DeepLC — Retention Time Prediction

DeepLC predicts peptide retention times on reversed-phase LC using a deep learning model based on peptide physicochemical properties.

Predicted vs. observed RT differences are computed for each PSM and used as a rescoring feature. The model is calibrated automatically using a set of high-confidence PSMs from each run, making it robust to different LC gradients and column types.

DeepLC is particularly effective at removing false positives from short peptides that happen to match a spectrum but would never be retained at that RT on a C18 column.

--use_deeplc true    # enabled by default

Percolator — FDR Control

Percolator is a semi-supervised support vector machine that learns to separate target from decoy PSMs using a vector of features including:

  • Search engine score (Xcorr, E-value, hyperscore, etc.)
  • MS2PIP spectral angle and Pearson correlation
  • DeepLC RT prediction error
  • Charge state, peptide length, missed cleavages
  • Delta scores between top and second-ranked PSMs

Percolator re-scores all PSMs, computes q-values using target-decoy competition, and applies the FDR threshold (--fdr_threshold, default 0.01). It always runs as the final step in the rescoring chain when MS2PIP or DeepLC is enabled.


AlphaPeptDeep Integration

AlphaPeptDeep is an alternative deep-learning framework for peptide property prediction developed by the Mann lab. It can predict fragment intensities and retention times, similar to MS2PIP + DeepLC, but uses a unified transformer-based architecture.

AlphaPeptDeep is available as an alternative to MS2PIP in quantms.
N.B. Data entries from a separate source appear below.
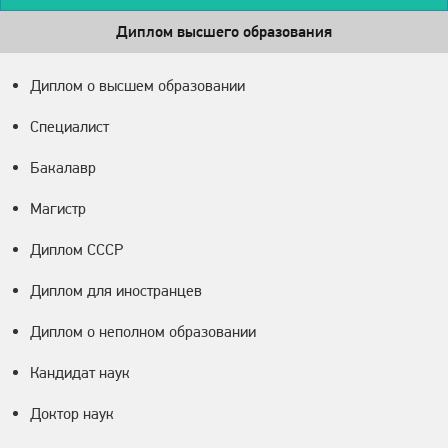
Диплом высшего образования
Диплом о высшем образовании
Специалист
Бакалавр
Магистр
Диплом СССР
Диплом для иностранцев
Диплом о неполном образовании
Кандидат наук
Доктор наук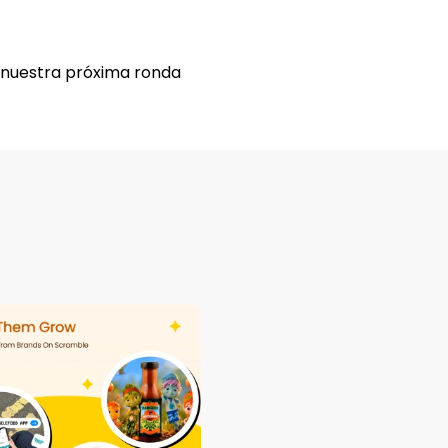
nuestra próxima ronda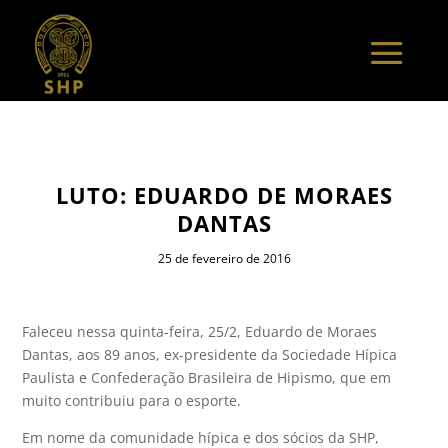
LUTO: EDUARDO DE MORAES
DANTAS
25 de fevereiro de 2016
Faleceu nessa quinta-feira, 25/2, Eduardo de Moraes
Dantas, aos 89 anos, ex-presidente da Sociedade Hípica
Paulista e Confederação Brasileira de Hipismo, que em
muito contribuiu para o esporte.
Em nome da comunidade hípica e dos sócios da SHP,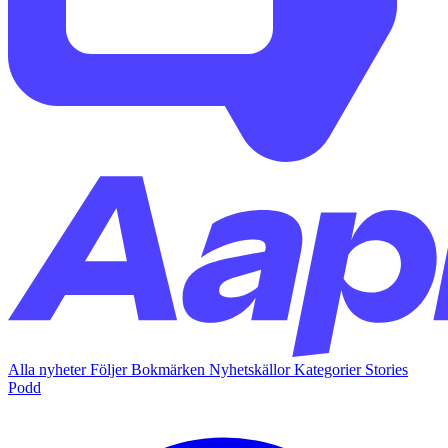
Alla nyheter
Följer
Bokmärken
Nyhetskällor
Kategorier
Stories
Podd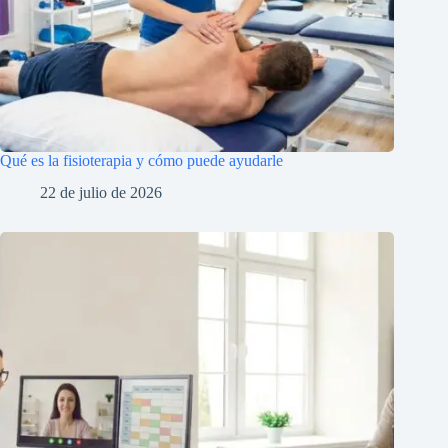
Qué es la fisioterapia y cómo puede ayudarle
22 de julio de 2026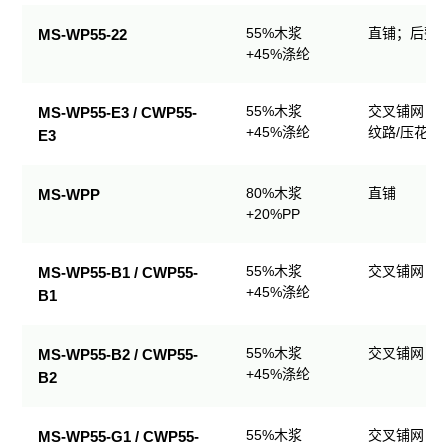
业
55%木浆
直铺；后整理
MS-WP55-22
擦
+45%涤纶
拭
产
品
55%木浆
交叉铺网；
MS-WP55-E3 / CWP55-
规
+45%涤纶
纹路/压花
E3
格
表
80%木浆
直铺
MS-WPP
+20%PP
55%木浆
交叉铺网；
MS-WP55-B1 / CWP55-
+45%涤纶
B1
55%木浆
交叉铺网；
MS-WP55-B2 / CWP55-
+45%涤纶
B2
55%木浆
交叉铺网；
MS-WP55-G1 / CWP55-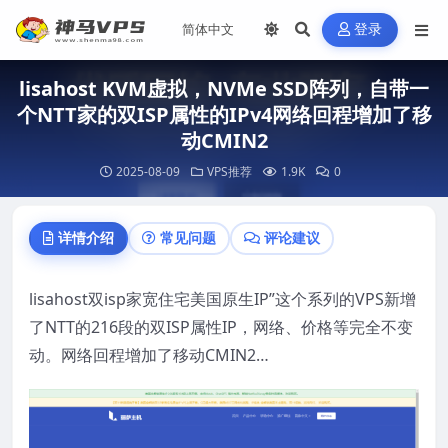
登录
lisahost KVM虚拟，NVMe SSD阵列，自带一
个NTT家的双ISP属性的IPv4网络回程增加了移
动CMIN2
2025-08-09
VPS推荐
1.9K
0
详情介绍
常见问题
评论建议
lisahost双isp家宽住宅美国原生IP”这个系列的VPS新增
了NTT的216段的双ISP属性IP，网络、价格等完全不变
动。网络回程增加了移动CMIN2…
It is particularly useful for:

  • Non-tryptic peptides (limited MS2PIP model coverage)
  • Unusual modifications not covered by the standard MS2PIP models
  • Experiments where the AlphaPeptDeep model transfer-learning API can be used with project-specific training data

To use AlphaPeptDeep, set:

--use_ms2pip false
--use_alpha_pept_deep true

Key Parameters

Parameter Default Description
--use_ms2pip true Enable MS2PIP fragment intensity prediction
--use_deeplc true Enable DeepLC retention time prediction
--ms2pip_model HCD2021 MS2PIP prediction model
--deeplc_calibration_set_size 0.15 Fraction of PSMs used for RT calibration
--use_alpha_pept_deep false Use AlphaPeptDeep instead of MS2PIP
--fdr_threshold 0.01 PSM/peptide FDR threshold after rescoring

Performance Impact

Scenario Typical gain
HCD data, Orbitrap, standard proteome +15–25% peptide IDs at 1% FDR
Complex samples (plasma, tissue) +20–30%
Simple samples (cell culture, purified) +10–15%
Phosphoproteomics +15–20% with --ms2pip_model phospho
TMT experiments +10–20% with --ms2pip_model TMT

Rescoring adds computation time (roughly 20–40% longer wall-clock time depending on dataset size), but the identification gain is almost always worth the cost for downstream quantification quality.


Disabling Rescoring

For rapid exploratory runs or when container access is not available:

--use_ms2pip false
--use_deeplc false

Without rescoring, Percolator still runs using only the native search engine features, which still improves over the raw engine score but without the spectral and RT similarity features.